In 2005 I listened to a lecture of a politician who discussed a difficult paradox. He stated that from a humanistic perspective, people living in poor countries have the right for the same standard of living as we have. But if all people obtain this lifestyle, all resources available in the world would be exhausted within a decade, leaving the world an inhabitable place. He had no answers. The lecture annoyed me and I had a long discussion with him afterwards. Not because the paradox is unreal, but because it was framed in an ‘either/or’ kind of argument. He did not believe that people could actually solve the paradox, as I put forward. Probably he considered me a naïve designer and I considered him a cynical politician. The discussion articulated the distinctive ways of thinking between a politician who has to decide wisely between options, and a designer who thinks in options. Either way: I learned that I truly believe that people are creative and can solve problems, even if these are large, and even if we are the cause of the problems. More important: I became aware that solving complex problems isn’t a personal endeavor: these require the skills and knowledge of many persons together. Many specialists need to work together in order to devise solutions none of them can conceive on their own. The question is: how do teams of specialists ‘think collectively’? And: how can I contribute to these teams as a designer?
These questions incited a personal quest and resulted into a PhD thesis about New Product Development (NPD) teams. The main part concerns team cognition: how teams of persons with rather distinctive expertise ‘think together’. For example, to solve problems, even if the problems are incomprehensible each of the team members. Or to come up with exciting possibilities no one ever could have conceived on his own. The perspective adopted concerns the social dimension of product development: interacting individuals. Strangely enough, precisely the level of interacting individuals in teams is hardly studied nor described. Studies and theories always take a black box perspective. There is a good reason: the more researchers are willingly to abstract from a set of phenomena, the easier it becomes to model the phenomena at hand. With minimal assumptions on the inner workings of an NPD team, the NPD process can be modeled in such a way that it is a predictable system: a means to an end. This way of studying NPD boxes and resulted into an excess of process management oriented methods.

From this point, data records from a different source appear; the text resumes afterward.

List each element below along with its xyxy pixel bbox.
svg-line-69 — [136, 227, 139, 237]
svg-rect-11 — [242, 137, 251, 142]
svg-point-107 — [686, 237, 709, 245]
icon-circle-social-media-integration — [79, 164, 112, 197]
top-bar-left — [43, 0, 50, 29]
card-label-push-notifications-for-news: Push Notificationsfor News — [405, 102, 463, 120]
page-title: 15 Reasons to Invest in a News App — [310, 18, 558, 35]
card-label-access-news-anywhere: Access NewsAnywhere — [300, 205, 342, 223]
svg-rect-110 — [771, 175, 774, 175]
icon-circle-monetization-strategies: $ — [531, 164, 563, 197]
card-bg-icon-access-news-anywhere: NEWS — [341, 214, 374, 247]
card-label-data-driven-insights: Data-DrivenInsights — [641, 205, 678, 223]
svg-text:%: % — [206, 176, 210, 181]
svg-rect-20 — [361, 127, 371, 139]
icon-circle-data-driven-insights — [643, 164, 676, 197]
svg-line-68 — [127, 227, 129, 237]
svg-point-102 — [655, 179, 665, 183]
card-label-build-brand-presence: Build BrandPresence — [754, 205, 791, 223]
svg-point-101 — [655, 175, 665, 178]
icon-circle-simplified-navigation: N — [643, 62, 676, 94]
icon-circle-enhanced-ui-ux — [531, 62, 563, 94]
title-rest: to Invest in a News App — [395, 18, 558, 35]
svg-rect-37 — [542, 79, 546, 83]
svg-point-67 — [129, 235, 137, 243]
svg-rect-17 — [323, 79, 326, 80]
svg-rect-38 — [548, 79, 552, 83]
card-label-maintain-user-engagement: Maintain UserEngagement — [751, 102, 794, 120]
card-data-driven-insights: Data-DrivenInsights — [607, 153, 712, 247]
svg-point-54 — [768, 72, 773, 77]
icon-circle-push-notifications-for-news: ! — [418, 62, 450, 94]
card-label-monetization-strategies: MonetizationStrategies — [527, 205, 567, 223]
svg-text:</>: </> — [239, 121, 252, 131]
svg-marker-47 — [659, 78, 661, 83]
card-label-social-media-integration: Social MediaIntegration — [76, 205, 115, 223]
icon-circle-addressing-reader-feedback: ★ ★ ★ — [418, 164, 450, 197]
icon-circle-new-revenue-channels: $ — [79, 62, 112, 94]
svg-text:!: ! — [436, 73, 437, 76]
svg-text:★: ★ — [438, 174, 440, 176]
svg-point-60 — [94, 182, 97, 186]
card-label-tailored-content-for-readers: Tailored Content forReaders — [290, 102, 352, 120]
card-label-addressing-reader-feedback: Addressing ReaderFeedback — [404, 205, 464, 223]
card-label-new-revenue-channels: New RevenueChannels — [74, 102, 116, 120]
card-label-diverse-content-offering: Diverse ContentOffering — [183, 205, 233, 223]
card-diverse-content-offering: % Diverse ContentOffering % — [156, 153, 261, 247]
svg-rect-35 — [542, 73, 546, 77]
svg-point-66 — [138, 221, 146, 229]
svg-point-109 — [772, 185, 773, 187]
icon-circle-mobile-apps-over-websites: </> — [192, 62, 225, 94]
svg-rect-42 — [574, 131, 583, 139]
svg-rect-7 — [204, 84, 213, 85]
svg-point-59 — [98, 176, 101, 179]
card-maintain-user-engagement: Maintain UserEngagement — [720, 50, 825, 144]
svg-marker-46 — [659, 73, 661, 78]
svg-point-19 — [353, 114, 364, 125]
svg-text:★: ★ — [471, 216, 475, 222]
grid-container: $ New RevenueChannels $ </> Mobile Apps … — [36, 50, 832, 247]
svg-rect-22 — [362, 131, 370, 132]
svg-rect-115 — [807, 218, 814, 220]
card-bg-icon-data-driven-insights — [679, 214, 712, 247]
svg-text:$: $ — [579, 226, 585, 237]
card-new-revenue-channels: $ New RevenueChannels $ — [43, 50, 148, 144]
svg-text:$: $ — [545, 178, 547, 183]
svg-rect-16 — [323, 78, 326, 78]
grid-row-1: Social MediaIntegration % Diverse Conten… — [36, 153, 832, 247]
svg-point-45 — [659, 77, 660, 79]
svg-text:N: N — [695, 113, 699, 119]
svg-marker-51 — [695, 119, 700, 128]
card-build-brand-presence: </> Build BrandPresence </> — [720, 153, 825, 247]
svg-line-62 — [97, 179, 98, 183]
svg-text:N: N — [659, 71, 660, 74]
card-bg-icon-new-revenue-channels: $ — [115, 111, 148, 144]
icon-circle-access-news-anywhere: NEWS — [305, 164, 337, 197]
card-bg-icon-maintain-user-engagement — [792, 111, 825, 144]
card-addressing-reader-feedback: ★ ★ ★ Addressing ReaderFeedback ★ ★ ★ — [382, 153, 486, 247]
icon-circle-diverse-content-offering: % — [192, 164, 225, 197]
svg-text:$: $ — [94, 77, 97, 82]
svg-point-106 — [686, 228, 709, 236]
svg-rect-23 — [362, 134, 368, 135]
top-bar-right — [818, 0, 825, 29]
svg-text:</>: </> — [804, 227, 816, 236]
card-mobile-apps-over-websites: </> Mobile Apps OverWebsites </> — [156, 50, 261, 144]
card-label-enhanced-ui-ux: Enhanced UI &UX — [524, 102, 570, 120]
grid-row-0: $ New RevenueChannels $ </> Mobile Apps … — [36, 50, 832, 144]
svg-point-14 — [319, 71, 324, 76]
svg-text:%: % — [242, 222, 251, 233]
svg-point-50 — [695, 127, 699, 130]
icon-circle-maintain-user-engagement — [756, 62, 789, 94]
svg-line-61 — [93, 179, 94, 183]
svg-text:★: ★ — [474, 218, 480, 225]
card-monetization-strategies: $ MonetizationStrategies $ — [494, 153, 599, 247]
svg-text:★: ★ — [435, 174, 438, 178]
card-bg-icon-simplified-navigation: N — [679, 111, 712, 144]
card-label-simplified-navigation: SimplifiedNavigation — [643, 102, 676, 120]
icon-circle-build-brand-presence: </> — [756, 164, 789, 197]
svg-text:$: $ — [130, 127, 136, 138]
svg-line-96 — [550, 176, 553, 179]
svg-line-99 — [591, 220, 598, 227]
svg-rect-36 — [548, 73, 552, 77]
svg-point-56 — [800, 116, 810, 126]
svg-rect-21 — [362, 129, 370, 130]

However, there are limitations to this ‘objective’ generalizing, as Herbert Simon argued in his seminal book Sciences of the Artificial: “then the properties of the inner system ‘show through’. That is, the behavior of the system will only partly respond to its task environment; partly, it will respond to the limiting properties of the inner system.” The inner world of NPD teams in-the-wild seems to have a poor fit with the neatly ordered models and the anomalies force scholars and managers to reconsider the paradigms on NPD, establishing new vocabulary and models. A well known example is the adaptation of the modeling of NPD processes to accommodate the fortuitous and messy character of the ‘fuzzy front end’. New anomalies surface as a result of the open innovation paradigm, that has considerable benefits, however, also imposes serious burdens for the team members. The inner world of the team must be understood in order to progress. Stated differently: the black box of NPD needs to be opened – we need to understand team cognition.